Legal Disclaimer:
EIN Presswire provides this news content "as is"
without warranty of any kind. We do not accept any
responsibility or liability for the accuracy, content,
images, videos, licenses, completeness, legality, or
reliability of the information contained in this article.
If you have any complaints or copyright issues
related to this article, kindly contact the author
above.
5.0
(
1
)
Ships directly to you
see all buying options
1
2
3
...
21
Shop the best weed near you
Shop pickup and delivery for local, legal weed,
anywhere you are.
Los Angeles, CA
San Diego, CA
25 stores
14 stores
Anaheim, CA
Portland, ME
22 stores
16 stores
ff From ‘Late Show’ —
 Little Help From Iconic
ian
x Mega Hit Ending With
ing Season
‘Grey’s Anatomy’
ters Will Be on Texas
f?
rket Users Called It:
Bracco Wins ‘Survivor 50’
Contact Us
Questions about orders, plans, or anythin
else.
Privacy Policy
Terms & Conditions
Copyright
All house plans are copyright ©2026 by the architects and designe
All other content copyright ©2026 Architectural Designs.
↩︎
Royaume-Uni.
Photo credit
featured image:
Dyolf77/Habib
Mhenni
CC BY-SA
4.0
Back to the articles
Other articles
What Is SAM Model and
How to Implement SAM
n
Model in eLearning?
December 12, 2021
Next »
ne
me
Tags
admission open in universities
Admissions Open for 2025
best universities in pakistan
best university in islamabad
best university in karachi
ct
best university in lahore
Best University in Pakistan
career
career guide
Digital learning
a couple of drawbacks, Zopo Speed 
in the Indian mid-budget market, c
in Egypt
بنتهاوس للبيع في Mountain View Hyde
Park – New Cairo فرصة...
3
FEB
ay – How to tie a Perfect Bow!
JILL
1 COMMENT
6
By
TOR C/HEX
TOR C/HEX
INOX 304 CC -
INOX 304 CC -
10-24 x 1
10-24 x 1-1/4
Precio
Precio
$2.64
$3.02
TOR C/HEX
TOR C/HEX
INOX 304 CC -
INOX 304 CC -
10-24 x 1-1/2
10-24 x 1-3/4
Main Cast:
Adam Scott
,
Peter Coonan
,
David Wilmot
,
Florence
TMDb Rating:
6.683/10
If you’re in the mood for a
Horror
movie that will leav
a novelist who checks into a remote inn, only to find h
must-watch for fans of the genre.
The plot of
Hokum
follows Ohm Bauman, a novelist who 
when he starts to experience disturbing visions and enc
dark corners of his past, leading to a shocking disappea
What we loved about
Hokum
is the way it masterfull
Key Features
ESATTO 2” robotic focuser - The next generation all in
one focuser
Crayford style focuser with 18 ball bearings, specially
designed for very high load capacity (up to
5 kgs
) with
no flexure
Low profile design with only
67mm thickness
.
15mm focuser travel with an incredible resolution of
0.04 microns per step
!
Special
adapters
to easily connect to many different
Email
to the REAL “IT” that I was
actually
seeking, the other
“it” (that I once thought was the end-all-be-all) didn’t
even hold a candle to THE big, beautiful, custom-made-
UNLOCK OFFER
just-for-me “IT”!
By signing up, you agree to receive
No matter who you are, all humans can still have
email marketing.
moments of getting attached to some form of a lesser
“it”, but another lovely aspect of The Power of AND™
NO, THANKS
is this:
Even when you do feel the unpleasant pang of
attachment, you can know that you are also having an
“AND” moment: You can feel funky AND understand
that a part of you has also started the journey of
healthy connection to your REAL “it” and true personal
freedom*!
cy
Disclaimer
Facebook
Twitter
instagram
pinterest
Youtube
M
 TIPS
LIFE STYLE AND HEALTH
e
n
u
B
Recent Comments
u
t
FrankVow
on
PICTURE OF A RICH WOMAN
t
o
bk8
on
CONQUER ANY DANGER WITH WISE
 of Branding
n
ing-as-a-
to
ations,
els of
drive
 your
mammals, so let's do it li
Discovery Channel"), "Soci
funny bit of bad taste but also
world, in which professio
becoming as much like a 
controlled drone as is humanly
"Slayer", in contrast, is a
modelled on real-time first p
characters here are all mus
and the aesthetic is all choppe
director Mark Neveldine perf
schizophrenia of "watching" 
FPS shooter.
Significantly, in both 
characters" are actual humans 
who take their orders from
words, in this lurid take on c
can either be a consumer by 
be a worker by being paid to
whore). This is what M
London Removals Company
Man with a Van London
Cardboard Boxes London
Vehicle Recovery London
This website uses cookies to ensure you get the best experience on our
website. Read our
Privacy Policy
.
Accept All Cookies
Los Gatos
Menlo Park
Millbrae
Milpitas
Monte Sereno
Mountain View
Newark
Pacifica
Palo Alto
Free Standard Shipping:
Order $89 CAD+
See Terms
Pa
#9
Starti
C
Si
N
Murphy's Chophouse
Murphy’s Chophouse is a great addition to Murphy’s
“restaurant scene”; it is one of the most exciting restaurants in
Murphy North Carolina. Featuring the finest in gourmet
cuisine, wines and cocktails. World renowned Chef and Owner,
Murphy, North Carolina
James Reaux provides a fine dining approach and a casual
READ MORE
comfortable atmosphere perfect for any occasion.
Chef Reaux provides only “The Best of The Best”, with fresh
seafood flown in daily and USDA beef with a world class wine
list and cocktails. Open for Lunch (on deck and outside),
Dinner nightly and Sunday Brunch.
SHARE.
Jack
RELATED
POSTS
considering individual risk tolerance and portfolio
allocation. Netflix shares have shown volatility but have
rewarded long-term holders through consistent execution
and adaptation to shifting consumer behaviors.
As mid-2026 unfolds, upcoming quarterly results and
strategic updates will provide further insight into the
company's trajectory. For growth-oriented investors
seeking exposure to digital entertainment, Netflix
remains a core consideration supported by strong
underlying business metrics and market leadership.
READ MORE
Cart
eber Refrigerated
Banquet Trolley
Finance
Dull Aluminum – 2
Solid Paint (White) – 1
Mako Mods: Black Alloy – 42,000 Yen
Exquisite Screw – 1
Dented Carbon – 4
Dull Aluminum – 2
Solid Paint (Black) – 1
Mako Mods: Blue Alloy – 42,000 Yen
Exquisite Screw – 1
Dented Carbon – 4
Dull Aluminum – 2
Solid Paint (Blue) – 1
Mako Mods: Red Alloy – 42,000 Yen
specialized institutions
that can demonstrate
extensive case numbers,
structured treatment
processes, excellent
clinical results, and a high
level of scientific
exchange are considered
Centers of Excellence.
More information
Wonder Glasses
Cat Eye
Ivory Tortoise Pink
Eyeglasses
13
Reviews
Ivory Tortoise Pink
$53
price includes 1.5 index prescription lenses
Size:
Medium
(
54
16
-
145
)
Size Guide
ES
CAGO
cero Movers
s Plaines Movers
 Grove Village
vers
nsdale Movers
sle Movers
# # # #
Work to be completed: Return every line of the data above in which "Mako" appears.

Solved exercise:
Mako Mods: Black Alloy – 42,000 Yen
Mako Mods: Blue Alloy – 42,000 Yen
Mako Mods: Red Alloy – 42,000 Yen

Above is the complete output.